Work request: All of the data below is to be output exactly as written.

Dataset:
──────────

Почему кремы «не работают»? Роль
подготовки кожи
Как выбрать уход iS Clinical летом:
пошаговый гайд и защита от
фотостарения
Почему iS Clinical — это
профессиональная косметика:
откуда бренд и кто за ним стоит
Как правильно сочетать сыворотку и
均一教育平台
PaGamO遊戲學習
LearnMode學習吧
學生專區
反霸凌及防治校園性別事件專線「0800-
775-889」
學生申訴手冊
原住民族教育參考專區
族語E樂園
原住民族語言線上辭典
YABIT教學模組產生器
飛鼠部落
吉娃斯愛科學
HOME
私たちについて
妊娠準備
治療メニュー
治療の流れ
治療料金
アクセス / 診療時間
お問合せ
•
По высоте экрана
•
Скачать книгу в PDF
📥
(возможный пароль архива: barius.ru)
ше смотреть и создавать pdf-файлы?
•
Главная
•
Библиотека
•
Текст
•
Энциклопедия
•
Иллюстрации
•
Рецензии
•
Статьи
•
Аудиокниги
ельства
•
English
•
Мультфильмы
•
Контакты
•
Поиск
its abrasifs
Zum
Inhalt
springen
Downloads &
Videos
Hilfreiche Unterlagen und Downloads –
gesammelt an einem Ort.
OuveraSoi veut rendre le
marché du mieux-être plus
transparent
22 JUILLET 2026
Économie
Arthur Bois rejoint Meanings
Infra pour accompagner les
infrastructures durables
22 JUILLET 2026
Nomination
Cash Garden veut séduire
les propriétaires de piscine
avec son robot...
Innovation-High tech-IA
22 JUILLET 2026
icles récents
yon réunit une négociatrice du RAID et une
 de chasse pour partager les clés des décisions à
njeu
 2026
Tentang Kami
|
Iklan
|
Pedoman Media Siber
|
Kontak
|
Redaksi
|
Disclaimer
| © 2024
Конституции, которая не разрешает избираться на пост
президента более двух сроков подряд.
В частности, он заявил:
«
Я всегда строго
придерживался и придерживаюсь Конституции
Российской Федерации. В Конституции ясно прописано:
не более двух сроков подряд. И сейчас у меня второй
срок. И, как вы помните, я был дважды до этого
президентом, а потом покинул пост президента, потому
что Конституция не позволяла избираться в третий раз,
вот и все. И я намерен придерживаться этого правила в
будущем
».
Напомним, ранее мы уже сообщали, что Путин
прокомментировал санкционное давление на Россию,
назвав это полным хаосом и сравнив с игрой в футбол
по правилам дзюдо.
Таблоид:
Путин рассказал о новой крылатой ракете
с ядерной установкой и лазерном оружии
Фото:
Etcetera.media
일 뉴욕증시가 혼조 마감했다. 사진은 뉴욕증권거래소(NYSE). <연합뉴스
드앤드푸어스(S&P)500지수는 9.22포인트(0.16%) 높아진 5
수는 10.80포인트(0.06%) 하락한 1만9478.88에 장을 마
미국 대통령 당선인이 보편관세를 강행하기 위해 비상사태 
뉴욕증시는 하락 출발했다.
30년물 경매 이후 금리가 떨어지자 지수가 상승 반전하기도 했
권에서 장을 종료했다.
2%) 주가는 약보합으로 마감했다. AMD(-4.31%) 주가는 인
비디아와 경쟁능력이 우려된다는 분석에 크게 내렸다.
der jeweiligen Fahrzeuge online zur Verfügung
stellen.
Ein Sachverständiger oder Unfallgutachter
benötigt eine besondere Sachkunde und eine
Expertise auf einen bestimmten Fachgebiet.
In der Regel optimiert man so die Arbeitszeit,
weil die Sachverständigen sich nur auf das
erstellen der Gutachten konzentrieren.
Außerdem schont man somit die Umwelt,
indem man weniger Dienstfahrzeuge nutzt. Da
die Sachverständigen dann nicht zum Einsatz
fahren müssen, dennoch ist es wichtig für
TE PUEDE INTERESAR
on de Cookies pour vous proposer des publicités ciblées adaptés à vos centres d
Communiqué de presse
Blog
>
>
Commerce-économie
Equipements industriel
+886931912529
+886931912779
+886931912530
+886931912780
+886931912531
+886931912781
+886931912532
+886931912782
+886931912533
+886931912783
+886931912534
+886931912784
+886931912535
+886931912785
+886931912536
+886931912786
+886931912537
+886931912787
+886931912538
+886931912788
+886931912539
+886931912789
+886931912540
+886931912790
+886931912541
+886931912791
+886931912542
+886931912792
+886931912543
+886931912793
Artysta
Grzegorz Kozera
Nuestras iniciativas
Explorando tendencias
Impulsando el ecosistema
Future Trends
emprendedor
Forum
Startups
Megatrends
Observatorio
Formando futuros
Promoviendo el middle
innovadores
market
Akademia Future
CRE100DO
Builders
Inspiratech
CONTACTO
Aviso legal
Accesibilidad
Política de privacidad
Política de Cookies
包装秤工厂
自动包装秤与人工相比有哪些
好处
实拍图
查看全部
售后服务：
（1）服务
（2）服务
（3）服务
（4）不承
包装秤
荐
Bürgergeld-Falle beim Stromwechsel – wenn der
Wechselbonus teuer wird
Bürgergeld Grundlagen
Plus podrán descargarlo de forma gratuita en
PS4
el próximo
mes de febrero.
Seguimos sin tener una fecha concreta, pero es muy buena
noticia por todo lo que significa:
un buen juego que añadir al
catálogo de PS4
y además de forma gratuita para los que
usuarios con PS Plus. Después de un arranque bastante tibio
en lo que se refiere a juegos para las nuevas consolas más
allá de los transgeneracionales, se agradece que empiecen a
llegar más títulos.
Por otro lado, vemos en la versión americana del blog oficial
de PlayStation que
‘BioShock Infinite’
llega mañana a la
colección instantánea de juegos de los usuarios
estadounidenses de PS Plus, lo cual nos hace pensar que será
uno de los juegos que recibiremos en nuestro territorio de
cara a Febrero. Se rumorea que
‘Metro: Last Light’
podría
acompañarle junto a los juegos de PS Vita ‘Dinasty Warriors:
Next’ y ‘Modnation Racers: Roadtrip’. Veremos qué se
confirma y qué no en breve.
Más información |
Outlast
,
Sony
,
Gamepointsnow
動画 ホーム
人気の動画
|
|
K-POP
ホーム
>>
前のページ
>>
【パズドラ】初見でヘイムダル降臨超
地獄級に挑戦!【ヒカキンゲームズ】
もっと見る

──────────

Result of the task:
Почему кремы «не работают»? Роль
подготовки кожи
Как выбрать уход iS Clinical летом:
пошаговый гайд и защита от
фотостарения
Почему iS Clinical — это
профессиональная косметика:
откуда бренд и кто за ним стоит
Как правильно сочетать сыворотку и
均一教育平台
PaGamO遊戲學習
LearnMode學習吧
學生專區
反霸凌及防治校園性別事件專線「0800-
775-889」
學生申訴手冊
原住民族教育參考專區
族語E樂園
原住民族語言線上辭典
YABIT教學模組產生器
飛鼠部落
吉娃斯愛科學
HOME
私たちについて
妊娠準備
治療メニュー
治療の流れ
治療料金
アクセス / 診療時間
お問合せ
•
По высоте экрана
•
Скачать книгу в PDF
📥
(возможный пароль архива: barius.ru)
ше смотреть и создавать pdf-файлы?
•
Главная
•
Библиотека
•
Текст
•
Энциклопедия
•
Иллюстрации
•
Рецензии
•
Статьи
•
Аудиокниги
ельства
•
English
•
Мультфильмы
•
Контакты
•
Поиск
its abrasifs
Zum
Inhalt
springen
Downloads &
Videos
Hilfreiche Unterlagen und Downloads –
gesammelt an einem Ort.
OuveraSoi veut rendre le
marché du mieux-être plus
transparent
22 JUILLET 2026
Économie
Arthur Bois rejoint Meanings
Infra pour accompagner les
infrastructures durables
22 JUILLET 2026
Nomination
Cash Garden veut séduire
les propriétaires de piscine
avec son robot...
Innovation-High tech-IA
22 JUILLET 2026
icles récents
yon réunit une négociatrice du RAID et une
 de chasse pour partager les clés des décisions à
njeu
 2026
Tentang Kami
|
Iklan
|
Pedoman Media Siber
|
Kontak
|
Redaksi
|
Disclaimer
| © 2024
Конституции, которая не разрешает избираться на пост
президента более двух сроков подряд.
В частности, он заявил:
«
Я всегда строго
придерживался и придерживаюсь Конституции
Российской Федерации. В Конституции ясно прописано:
не более двух сроков подряд. И сейчас у меня второй
срок. И, как вы помните, я был дважды до этого
президентом, а потом покинул пост президента, потому
что Конституция не позволяла избираться в третий раз,
вот и все. И я намерен придерживаться этого правила в
будущем
».
Напомним, ранее мы уже сообщали, что Путин
прокомментировал санкционное давление на Россию,
назвав это полным хаосом и сравнив с игрой в футбол
по правилам дзюдо.
Таблоид:
Путин рассказал о новой крылатой ракете
с ядерной установкой и лазерном оружии
Фото:
Etcetera.media
일 뉴욕증시가 혼조 마감했다. 사진은 뉴욕증권거래소(NYSE). <연합뉴스
드앤드푸어스(S&P)500지수는 9.22포인트(0.16%) 높아진 5
수는 10.80포인트(0.06%) 하락한 1만9478.88에 장을 마
미국 대통령 당선인이 보편관세를 강행하기 위해 비상사태 
뉴욕증시는 하락 출발했다.
30년물 경매 이후 금리가 떨어지자 지수가 상승 반전하기도 했
권에서 장을 종료했다.
2%) 주가는 약보합으로 마감했다. AMD(-4.31%) 주가는 인
비디아와 경쟁능력이 우려된다는 분석에 크게 내렸다.
der jeweiligen Fahrzeuge online zur Verfügung
stellen.
Ein Sachverständiger oder Unfallgutachter
benötigt eine besondere Sachkunde und eine
Expertise auf einen bestimmten Fachgebiet.
In der Regel optimiert man so die Arbeitszeit,
weil die Sachverständigen sich nur auf das
erstellen der Gutachten konzentrieren.
Außerdem schont man somit die Umwelt,
indem man weniger Dienstfahrzeuge nutzt. Da
die Sachverständigen dann nicht zum Einsatz
fahren müssen, dennoch ist es wichtig für
TE PUEDE INTERESAR
on de Cookies pour vous proposer des publicités ciblées adaptés à vos centres d
Communiqué de presse
Blog
>
>
Commerce-économie
Equipements industriel
+886931912529
+886931912779
+886931912530
+886931912780
+886931912531
+886931912781
+886931912532
+886931912782
+886931912533
+886931912783
+886931912534
+886931912784
+886931912535
+886931912785
+886931912536
+886931912786
+886931912537
+886931912787
+886931912538
+886931912788
+886931912539
+886931912789
+886931912540
+886931912790
+886931912541
+886931912791
+886931912542
+886931912792
+886931912543
+886931912793
Artysta
Grzegorz Kozera
Nuestras iniciativas
Explorando tendencias
Impulsando el ecosistema
Future Trends
emprendedor
Forum
Startups
Megatrends
Observatorio
Formando futuros
Promoviendo el middle
innovadores
market
Akademia Future
CRE100DO
Builders
Inspiratech
CONTACTO
Aviso legal
Accesibilidad
Política de privacidad
Política de Cookies
包装秤工厂
自动包装秤与人工相比有哪些
好处
实拍图
查看全部
售后服务：
（1）服务
（2）服务
（3）服务
（4）不承
包装秤
荐
Bürgergeld-Falle beim Stromwechsel – wenn der
Wechselbonus teuer wird
Bürgergeld Grundlagen
Plus podrán descargarlo de forma gratuita en
PS4
el próximo
mes de febrero.
Seguimos sin tener una fecha concreta, pero es muy buena
noticia por todo lo que significa:
un buen juego que añadir al
catálogo de PS4
y además de forma gratuita para los que
usuarios con PS Plus. Después de un arranque bastante tibio
en lo que se refiere a juegos para las nuevas consolas más
allá de los transgeneracionales, se agradece que empiecen a
llegar más títulos.
Por otro lado, vemos en la versión americana del blog oficial
de PlayStation que
‘BioShock Infinite’
llega mañana a la
colección instantánea de juegos de los usuarios
estadounidenses de PS Plus, lo cual nos hace pensar que será
uno de los juegos que recibiremos en nuestro territorio de
cara a Febrero. Se rumorea que
‘Metro: Last Light’
podría
acompañarle junto a los juegos de PS Vita ‘Dinasty Warriors:
Next’ y ‘Modnation Racers: Roadtrip’. Veremos qué se
confirma y qué no en breve.
Más información |
Outlast
,
Sony
,
Gamepointsnow
動画 ホーム
人気の動画
|
|
K-POP
ホーム
>>
前のページ
>>
【パズドラ】初見でヘイムダル降臨超
地獄級に挑戦!【ヒカキンゲームズ】
もっと見る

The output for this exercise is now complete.